# Whatisit?



## Grumpy Gator (Jan 29, 2013)

As the title suggests anybody got a clue to this piece ?


*****Just Asking************Gator*******


----------



## Dranreb (Jan 29, 2013)

Ball turner maybe?


----------



## November X-ray (Jan 29, 2013)

Okay, I give up,,,,,,what is it???


----------



## joe_m (Jan 29, 2013)

I think it's just a piece of a bigger whatsit, but that's a big fat guess.
Is that hole tapered or straight?
What happens when you turn the handle?
That piece sticking out to the side with the three bolts (but it looks like four bolts in the second pic) - can anything be clamped/screwed to it? What about a closer look at the top part of that piece with what looks like a couple of grooves in it?
Are all those other holes in the body threaded or through?

The bottom part reminds me of things that bolt to the cross-slide of a lathe, but I can't picture anything that would bolt to the cross-slide of a lathe and look like that.

Joe


----------



## Bill Gruby (Jan 29, 2013)

I have seen that configuration before but for the life of me I can't remember where.

 "Billy G"


----------



## Grumpy Gator (Jan 29, 2013)

Cleaned off the gear and found these numbers.
On the other side there is a 3/8 tool bit that rotates as far as bracket will allow.
No threaded holes or tapers.
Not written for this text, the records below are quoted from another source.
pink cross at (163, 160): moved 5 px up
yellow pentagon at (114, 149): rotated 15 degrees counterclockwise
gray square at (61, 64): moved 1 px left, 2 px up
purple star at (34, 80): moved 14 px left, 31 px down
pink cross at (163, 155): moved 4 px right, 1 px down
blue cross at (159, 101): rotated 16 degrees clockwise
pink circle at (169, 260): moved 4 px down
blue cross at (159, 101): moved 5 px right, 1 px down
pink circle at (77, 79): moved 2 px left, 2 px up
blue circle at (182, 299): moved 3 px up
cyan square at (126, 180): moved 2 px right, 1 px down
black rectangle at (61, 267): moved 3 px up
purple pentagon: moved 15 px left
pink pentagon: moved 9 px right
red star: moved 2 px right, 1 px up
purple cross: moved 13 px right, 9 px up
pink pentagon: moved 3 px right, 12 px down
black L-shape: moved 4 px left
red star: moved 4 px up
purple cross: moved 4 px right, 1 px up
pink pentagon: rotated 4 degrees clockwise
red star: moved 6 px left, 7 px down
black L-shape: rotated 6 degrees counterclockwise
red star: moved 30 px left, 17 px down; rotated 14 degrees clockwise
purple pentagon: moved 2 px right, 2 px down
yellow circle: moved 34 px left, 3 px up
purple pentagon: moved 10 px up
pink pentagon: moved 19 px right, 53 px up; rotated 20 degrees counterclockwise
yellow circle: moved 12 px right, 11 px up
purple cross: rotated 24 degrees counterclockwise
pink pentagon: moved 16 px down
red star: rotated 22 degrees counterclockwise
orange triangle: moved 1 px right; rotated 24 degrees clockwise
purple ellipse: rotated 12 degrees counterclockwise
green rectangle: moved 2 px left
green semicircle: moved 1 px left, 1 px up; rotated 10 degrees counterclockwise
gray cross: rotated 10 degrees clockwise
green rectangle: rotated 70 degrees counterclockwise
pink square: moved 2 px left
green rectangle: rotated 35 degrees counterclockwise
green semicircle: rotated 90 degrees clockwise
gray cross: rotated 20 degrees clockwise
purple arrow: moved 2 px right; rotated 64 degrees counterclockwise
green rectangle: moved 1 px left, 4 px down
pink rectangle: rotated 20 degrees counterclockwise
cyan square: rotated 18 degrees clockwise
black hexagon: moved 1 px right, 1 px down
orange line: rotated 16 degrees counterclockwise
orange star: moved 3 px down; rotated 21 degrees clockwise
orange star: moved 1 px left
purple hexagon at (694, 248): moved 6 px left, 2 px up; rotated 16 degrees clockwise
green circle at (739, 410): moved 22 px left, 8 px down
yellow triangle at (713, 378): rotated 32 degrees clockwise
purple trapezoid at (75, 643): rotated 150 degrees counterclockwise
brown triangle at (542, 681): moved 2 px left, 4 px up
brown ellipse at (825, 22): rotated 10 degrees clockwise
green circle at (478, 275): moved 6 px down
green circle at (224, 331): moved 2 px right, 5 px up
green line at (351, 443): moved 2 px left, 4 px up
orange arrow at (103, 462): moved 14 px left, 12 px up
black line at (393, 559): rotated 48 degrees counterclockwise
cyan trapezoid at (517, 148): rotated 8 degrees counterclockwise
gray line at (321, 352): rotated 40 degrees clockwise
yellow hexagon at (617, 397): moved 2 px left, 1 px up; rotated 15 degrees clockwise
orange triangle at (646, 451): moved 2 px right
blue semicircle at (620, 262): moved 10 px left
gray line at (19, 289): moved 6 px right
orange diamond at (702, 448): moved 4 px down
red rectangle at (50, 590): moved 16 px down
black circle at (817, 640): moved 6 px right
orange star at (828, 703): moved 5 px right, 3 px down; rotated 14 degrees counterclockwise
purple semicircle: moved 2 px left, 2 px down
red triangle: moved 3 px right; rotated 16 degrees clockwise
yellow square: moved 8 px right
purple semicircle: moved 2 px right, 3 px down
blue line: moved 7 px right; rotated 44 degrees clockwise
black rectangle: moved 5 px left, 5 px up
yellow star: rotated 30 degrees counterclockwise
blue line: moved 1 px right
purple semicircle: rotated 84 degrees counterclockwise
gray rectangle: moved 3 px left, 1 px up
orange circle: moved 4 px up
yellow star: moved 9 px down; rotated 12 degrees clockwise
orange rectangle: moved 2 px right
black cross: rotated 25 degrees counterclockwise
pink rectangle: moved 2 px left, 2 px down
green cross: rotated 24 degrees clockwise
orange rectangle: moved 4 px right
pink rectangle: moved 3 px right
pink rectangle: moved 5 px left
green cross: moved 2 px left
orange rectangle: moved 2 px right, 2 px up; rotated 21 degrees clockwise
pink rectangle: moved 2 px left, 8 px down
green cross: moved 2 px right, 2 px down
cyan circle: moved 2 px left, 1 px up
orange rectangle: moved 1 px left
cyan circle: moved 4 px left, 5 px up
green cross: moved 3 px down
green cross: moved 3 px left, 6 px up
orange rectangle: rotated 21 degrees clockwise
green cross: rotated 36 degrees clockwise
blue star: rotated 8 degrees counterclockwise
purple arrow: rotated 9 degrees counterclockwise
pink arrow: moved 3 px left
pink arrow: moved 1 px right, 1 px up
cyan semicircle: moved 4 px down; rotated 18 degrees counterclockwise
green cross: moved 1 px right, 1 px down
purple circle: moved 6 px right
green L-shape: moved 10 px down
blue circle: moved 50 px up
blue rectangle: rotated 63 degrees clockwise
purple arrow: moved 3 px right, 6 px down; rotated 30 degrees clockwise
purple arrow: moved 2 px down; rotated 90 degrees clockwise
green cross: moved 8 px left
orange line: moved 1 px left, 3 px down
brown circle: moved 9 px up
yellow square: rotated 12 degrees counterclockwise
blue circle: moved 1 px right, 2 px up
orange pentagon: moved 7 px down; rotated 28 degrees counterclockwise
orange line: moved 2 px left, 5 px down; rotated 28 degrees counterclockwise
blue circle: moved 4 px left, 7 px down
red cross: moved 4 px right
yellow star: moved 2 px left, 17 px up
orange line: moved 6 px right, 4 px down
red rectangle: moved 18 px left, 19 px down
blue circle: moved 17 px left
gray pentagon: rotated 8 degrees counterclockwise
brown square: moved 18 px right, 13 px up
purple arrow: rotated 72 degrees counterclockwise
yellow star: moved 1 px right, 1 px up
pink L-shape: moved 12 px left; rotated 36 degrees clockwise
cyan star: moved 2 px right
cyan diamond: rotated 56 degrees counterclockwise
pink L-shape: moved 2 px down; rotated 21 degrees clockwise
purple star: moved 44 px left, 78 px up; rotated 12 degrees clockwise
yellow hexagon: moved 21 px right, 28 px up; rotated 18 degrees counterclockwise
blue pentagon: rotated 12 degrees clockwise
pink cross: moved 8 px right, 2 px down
Numbers lead to boston gear co,but no tool.
******Still looking********Gator**********
.


----------



## Bill Gruby (Jan 29, 2013)

Instinct tells me it's some kind of shear, Gator.

 "Billy G"


----------



## HSS (Jan 29, 2013)

Broken can opener?


----------



## GK1918 (Jan 30, 2013)

But i will take it..............................


----------